Brussels, 24 Nov 2004
The similarities between current EU and UK research thinking were outlined at the 20th birthday celebrations of the UK Research Office (UKRO) in Brussels, Belgium, on 23 November.
The synergies were evident in the addresses of Sir Keith O'Nions, Director General of the UK research councils, and Achilleas Mitsos, Director General of the European Commission's Research DG.
Science and research have now taken centre stage within both the UK and the EU at large, with politicians at both levels seeking to increase levels of investment. While the EU as a whole is seeking to increase research investment to three per cent of GDP, the UK has set its own target of raising its spending from the current 1.9 per cent of GDP to 2.5 per cent by 2014, the end of it's ten year framework plan.

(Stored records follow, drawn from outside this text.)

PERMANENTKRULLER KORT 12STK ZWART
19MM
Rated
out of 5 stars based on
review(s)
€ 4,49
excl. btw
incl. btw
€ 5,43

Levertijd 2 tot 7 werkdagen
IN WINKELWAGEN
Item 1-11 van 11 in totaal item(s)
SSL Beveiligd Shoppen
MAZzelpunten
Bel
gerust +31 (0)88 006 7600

'This is a huge task and we shouldn't underestimate the magnitude of it,' said Sir Keith. 'It means that the private sector has to increase investment by 50 per cent, and that is a lot considering the fact that we only have two or three sectors that are really research intensive.'
Another area being tackled with some urgency at both EU and UK level is research infrastructure. The UK has drawn up a 'large facilities roadmap', realising both the importance of acquiring large scale infrastructure, and that the country has to focus its priorities as it cannot do everything.

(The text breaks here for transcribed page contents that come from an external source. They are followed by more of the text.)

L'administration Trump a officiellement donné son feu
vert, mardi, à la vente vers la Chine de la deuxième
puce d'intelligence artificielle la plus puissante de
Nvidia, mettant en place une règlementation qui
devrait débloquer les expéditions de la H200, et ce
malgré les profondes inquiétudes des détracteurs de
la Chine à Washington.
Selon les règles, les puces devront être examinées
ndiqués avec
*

Dr Mitsos indicated that the Commission has ambitious plans for research infrastructure, saying that infrastructure represents 'maybe the biggest failure of FP6', as proposals in this area were rejected by the Council. 'We must ensure that we're not going to repeat ourselves in FP7,' he added.
Both speakers indicated their support for the proposed European Research Council (ERC). The concept still presents challenges, as outlined by Dr Mitsos. It requires financial means, as well as some classification in terms of how it will complement current EU as well as national research funding, he said.
Dr Mitsos also agreed with Sir Keith on the need for the ERC's autonomy and focus on excellence. Sir Keith emphasised that the UK is 'absolutely and firmly behind' the ERC, and that he would like to see it funding close to the full costs of research.
Other challenges occupying the Commission, as outlined by Dr Mitsos, concern ensuring a balance between continuity in terms of collaborative research and 'changing what needs to be changed', linking research priorities to public and industry needs, and increasing researcher mobility.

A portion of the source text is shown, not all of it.